Lines from the records below that contain the word "para" are to be copied out.

■ Source material ■
* * * * *
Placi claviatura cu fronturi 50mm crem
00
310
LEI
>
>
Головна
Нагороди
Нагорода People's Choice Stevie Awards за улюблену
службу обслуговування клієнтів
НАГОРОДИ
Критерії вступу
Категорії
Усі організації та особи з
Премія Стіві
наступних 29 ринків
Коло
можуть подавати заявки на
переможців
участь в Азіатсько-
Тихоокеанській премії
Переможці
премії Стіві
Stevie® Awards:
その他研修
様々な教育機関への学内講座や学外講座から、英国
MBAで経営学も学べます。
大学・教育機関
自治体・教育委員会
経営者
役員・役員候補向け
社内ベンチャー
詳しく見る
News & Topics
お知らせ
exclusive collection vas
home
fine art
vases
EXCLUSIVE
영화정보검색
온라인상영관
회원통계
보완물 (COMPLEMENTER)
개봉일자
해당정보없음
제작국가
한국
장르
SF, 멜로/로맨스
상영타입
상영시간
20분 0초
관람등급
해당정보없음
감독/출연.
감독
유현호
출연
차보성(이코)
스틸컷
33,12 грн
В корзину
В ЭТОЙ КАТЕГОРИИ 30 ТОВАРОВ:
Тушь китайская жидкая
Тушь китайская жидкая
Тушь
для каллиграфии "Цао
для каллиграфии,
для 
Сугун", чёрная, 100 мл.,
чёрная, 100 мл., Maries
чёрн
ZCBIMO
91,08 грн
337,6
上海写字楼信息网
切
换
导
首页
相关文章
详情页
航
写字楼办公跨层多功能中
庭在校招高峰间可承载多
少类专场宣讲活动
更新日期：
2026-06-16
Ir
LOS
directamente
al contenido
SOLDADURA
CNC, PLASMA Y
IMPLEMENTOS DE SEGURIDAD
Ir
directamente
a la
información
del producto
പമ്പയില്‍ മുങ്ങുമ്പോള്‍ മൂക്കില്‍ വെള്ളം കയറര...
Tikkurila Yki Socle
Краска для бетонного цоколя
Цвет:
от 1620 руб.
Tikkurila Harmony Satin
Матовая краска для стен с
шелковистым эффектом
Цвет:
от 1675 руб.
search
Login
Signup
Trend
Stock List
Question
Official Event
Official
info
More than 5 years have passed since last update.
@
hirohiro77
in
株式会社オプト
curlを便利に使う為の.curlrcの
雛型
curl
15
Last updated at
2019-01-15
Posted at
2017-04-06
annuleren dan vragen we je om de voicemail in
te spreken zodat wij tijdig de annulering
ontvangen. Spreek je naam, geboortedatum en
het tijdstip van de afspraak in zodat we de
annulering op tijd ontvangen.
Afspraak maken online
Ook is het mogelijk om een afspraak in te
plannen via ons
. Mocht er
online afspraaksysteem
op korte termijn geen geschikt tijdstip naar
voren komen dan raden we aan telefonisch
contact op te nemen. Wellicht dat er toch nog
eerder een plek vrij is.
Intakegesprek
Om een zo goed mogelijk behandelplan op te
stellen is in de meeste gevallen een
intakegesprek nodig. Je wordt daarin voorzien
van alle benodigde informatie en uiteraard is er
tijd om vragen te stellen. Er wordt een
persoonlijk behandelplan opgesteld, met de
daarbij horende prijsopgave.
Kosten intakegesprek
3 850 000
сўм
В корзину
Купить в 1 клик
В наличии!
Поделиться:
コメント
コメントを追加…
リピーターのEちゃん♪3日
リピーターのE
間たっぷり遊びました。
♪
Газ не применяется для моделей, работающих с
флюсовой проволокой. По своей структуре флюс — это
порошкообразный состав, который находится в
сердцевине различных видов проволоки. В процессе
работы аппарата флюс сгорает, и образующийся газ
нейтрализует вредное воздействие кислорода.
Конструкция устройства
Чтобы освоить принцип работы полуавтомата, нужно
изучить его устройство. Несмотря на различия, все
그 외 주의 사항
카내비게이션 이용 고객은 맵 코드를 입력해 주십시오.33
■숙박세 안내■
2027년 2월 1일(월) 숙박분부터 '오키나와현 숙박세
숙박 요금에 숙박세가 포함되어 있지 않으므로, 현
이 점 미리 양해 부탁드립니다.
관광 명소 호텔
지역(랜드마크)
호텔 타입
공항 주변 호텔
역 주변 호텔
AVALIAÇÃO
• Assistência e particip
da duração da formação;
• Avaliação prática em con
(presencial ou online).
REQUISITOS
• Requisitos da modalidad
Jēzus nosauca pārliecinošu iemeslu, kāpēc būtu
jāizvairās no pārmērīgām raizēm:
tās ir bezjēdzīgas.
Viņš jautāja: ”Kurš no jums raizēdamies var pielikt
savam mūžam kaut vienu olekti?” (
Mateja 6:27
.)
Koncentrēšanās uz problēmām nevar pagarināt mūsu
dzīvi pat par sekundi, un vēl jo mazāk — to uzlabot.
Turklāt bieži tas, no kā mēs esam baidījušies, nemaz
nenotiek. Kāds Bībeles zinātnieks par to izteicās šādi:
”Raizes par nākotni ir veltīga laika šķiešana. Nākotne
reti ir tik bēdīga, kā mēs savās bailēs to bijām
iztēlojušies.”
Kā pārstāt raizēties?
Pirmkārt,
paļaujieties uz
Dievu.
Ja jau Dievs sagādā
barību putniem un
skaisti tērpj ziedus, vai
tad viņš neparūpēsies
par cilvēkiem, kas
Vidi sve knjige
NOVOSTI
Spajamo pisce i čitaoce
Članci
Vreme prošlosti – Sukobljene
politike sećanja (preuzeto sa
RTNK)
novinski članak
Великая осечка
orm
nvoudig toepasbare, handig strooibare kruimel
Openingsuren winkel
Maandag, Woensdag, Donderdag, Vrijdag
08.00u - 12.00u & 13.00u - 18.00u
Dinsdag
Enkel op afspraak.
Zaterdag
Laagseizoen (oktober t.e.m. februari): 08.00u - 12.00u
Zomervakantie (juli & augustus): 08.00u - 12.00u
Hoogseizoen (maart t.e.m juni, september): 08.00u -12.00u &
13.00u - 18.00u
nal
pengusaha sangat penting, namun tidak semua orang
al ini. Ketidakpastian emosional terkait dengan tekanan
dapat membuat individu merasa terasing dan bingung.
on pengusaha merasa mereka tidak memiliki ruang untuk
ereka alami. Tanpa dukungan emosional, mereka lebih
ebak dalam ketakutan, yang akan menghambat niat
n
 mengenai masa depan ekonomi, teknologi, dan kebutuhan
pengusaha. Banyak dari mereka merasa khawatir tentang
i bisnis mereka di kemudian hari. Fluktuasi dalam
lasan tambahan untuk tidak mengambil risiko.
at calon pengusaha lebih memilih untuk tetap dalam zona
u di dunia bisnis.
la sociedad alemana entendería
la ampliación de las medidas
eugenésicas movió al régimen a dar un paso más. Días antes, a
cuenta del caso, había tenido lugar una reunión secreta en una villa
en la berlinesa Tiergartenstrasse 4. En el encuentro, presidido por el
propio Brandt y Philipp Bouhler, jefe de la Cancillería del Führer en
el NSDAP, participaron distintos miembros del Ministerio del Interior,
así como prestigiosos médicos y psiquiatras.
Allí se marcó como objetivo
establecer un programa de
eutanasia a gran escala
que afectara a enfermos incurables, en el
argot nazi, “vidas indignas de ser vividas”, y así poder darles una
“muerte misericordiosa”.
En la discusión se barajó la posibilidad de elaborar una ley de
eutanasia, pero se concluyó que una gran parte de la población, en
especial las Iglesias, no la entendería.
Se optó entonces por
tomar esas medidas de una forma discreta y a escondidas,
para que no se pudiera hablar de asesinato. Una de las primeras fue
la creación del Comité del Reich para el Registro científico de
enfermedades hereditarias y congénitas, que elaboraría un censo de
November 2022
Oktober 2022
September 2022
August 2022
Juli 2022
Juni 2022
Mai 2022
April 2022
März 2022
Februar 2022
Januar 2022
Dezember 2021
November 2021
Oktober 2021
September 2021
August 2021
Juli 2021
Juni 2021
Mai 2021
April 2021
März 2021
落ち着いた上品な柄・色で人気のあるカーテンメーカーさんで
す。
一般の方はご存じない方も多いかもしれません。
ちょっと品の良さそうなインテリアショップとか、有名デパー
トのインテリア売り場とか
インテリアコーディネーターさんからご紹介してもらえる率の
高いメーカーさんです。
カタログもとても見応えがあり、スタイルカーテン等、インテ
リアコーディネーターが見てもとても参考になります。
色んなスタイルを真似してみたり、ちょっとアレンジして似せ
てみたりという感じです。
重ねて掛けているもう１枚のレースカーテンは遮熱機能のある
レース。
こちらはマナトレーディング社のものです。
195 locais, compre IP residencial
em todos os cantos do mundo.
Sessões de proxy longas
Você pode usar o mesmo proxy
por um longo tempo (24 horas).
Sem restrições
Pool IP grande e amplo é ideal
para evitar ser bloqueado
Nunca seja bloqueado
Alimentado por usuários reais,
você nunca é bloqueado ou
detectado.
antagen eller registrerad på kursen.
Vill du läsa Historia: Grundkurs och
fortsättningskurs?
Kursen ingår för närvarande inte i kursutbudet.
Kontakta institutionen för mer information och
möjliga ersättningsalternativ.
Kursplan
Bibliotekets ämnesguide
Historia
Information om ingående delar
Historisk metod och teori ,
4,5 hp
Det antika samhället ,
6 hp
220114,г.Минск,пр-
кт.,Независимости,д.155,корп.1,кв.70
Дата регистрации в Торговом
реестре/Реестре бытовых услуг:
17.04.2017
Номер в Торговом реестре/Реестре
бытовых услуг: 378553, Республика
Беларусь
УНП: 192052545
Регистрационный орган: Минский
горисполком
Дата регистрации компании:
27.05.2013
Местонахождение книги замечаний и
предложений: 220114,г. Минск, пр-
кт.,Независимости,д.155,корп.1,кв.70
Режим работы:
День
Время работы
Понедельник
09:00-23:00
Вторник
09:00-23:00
* * * * *
■ Written reply ■
para que no se pudiera hablar de asesinato. Una de las primeras fue
la creación del Comité del Reich para el Registro científico de
para evitar ser bloqueado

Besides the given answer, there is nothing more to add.